Amadou Hott (Sénégal): le politique expérimenté
Ancien ministre sénégalais de l’Économie et ex-vice-président de la BAD, Amadou Hott propose un programme axé sur le financement durable des infrastructures, l’autonomisation des jeunes et des femmes, ainsi que le renforcement des partenariats public-privé. Soutenu par plusieurs pays d’Afrique de l’Ouest, mais lâché par la Côte d’Ivoire au profit du candidat Mauritanien, il mise sur son expérience dans la finance internationale pour mobiliser davantage de ressources privées au service du développement africain. Son profil hybride – entre finance de marché et développement – pourrait séduire les bailleurs internationaux.

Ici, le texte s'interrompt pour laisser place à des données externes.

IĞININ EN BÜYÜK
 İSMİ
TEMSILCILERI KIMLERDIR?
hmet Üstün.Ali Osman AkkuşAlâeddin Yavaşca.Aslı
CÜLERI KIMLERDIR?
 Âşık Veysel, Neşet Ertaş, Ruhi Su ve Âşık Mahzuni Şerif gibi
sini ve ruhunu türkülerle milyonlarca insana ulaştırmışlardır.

Sidi Ould Tah (Mauritanie): le candidat surprise
Actuel président de la BADEA (Banque arabe pour le développement économique en Afrique), Sidi Ould Tah n’était pas attendu dans cette élection, mais représente un candidat fort dans les cercles francophones. Il bénéficie du soutien discret mais total du Président Macron et de ses alliés. Il met en avant ses relations avec les pays du Golfe pour mobiliser des fonds importants et propose un programme axé sur le renforcement des infrastructures et l’inclusion financière. Son positionnement géopolitique pourrait lui permettre de rallier les voix francophones et nord-africaines. Soutenu par plusieurs pays clés, il est considéré comme un prétendant sérieux à ce poste. Cependant, la Présidence et la Vice-présidence de l’Union Africaine ayant déjà été attribuées à des candidats arabo-musulmans et francophones, il pourrait souffrir d’une volonté d’équilibrer les pouvoirs sur le continent. Enfin, une récente controverse sur l’emploi pour sa campagne des moyens de la BADEA pourrait l’handicaper.

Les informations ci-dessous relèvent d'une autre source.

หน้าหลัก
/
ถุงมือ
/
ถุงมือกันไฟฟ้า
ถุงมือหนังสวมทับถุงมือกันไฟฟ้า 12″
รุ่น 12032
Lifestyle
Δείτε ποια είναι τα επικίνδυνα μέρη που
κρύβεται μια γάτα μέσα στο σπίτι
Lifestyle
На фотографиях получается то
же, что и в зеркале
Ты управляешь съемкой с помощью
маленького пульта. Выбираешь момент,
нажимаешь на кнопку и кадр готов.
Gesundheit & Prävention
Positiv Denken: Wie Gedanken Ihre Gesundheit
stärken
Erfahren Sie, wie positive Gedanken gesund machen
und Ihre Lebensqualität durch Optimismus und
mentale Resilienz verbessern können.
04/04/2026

Abbas Mahamat Tolli (Tchad): le technocrate
Ancien gouverneur de la Banque des États d’Afrique centrale (BEAC), Abbas Mahamat Tolli est un candidat technique qui mise sur sa maîtrise des politiques monétaires régionales pour apporter une perspective unique à la BAD. Bien que moins visible sur le plan diplomatique, il pourrait séduire ceux qui recherchent un profil axé sur la stabilité financière.
Une élection sous tensions géopolitiques
Cette élection reflète non seulement les visions divergentes pour l’avenir de la BAD mais aussi les rivalités diplomatiques entre blocs régionaux africains et puissances internationales comme les États-Unis ou la Chine. Les alliances stratégiques seront déterminantes dans cette course où 40 % des votes proviennent de partenaires non africains.
Alors que le scrutin approche, Samuel Munzele Maimbo se positionne comme un candidat pragmatique et rassembleur, avec une vision claire pour redynamiser la BAD. Sa campagne axée sur l’impact concret pourrait bien faire pencher la balance en sa faveur dans cette compétition décisive pour l’avenir économique du continent africain. Au terme de plusieurs tours de vote, une finale devrait se dessiner entre le candidat de la Zambie et celui de la Mauritanie, Sidi Ould Tah, dans ce qui promet d’être un duel diplomatique intense.